Stored entries:
***
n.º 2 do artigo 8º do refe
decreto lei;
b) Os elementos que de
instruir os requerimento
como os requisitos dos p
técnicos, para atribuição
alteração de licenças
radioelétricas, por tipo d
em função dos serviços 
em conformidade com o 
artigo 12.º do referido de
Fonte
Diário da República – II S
***
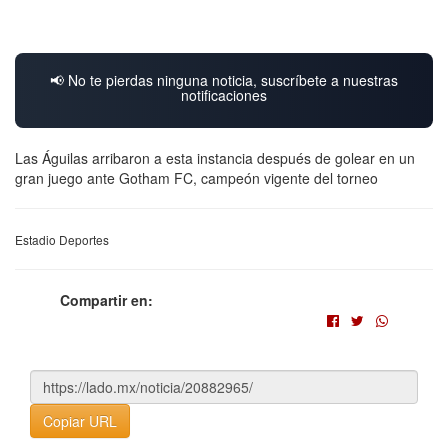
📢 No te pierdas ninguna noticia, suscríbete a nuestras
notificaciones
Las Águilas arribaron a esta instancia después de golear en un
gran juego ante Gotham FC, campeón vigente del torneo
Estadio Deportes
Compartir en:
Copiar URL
***
To do:
Whenever the word "artigo" occurs in a line of the records, that line counts once; state the total alone.

Answer area:
2